More controlled clinical studies are needed to investigate the effects of umbilical cord blood transplants as a form of treatment for cerebral palsy (CP) and other diseases, according to a recent literature review.
There has been an increasing use of umbilical cord blood (UCB) for different therapeutic purposes in regenerative medicine in recent years.
Cord blood is a long-known source of different cell types, including stem cells — a type of cell capable of promoting the repair of damaged tissues. These cells represent a promising treatment for numerous conditions, including cerebral palsy. However, the usefulness of UCB transplants for new indications, including for the treatment of CP, type 1 diabetes, liver diseases, and congestive heart failure, is still unclear.

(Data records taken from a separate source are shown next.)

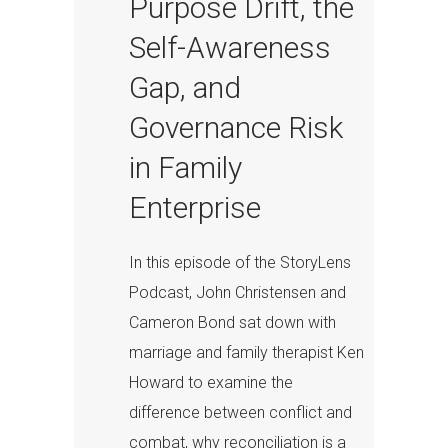
Purpose Drift, the
Self-Awareness
Gap, and
Governance Risk
in Family
Enterprise
In this episode of the StoryLens
Podcast, John Christensen and
Cameron Bond sat down with
marriage and family therapist Ken
Howard to examine the
difference between conflict and
combat, why reconciliation is a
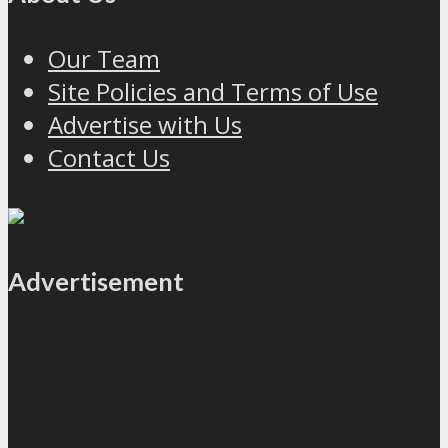
Our Team
Site Policies and Terms of Use
Advertise with Us
Contact Us
Advertisement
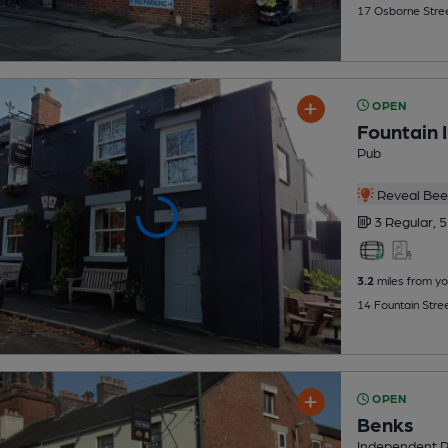
17 Osborne Stree
OPEN
Fountain 
Pub
Reveal Beer
3 Regular,
5
3.2
miles from yo
14 Fountain Stre
OPEN
Benks
Independent 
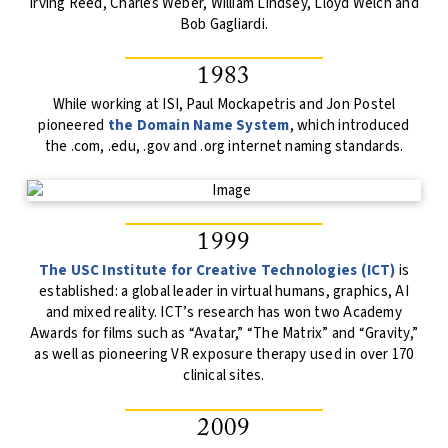
Irving Reed, Charles Weber, William Lindsey, Lloyd Welch and
Bob Gagliardi.
1983
While working at ISI, Paul Mockapetris and Jon Postel
pioneered
the Domain Name System
, which introduced
the .com, .edu, .gov and .org internet naming standards.
1999
The USC Institute for Creative Technologies (ICT)
is
established: a global leader in virtual humans, graphics, AI
and mixed reality. ICT’s research has won two Academy
Awards for films such as “Avatar,” “The Matrix” and “Gravity,”
as well as pioneering VR exposure therapy used in over 170
clinical sites.
2009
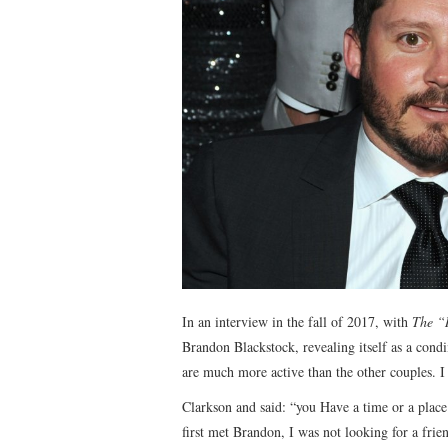
In an interview in the fall of 2017, with
The “
Brandon Blackstock, revealing itself as a condim
are much more active than the other couples. 
Clarkson and said: “you Have a time or a place
first met Brandon, I was not looking for a frien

“Clinical studies have been conducted in many different countries and have described cord blood therapy for a broad array of indications,” the researchers said. However, “these studies are often heterogeneous in nature, and study designs are variable and describe outcomes using a range of measures at various time-points.”
In addition, many of these studies lacked a proper control group, which made estimations of therapeutic efficacy impossible for these new indications, they said.
In this review study, the researchers focused on summarizing the main findings of controlled clinical studies investigating the usefulness of UCB for CP, type 1 diabetes, and nine other new indications.
Literature searches in two online databases — Medline and Embase — yielded a total of 360 potentially relevant studies published between June 2016 and April 2018. After further screenings, a total of 16 controlled studies — four on CP, three on type 1 diabetes, and nine on other medical conditions — were selected for inclusion in this review.
Three of the four studies performed in CP, involving 247 children with the disease, were based on the use of allogeneic cells — that is, UCB cells that had been obtained from a matching donor.
Only one of the studies investigated the effect of banked UCB cells that had been collected from the children at birth and then re-transplanted back to them at some point — a procedure called autologous treatment.
Six months after treatment, children with CP who received allogeneic cells had a significant improvement in gross motor function, as measured by the Gross Motor Performance Measure (GMPM) and by the Gross Motor Function Measure (GMFM), compared with those who did not receive UCB cells (controls).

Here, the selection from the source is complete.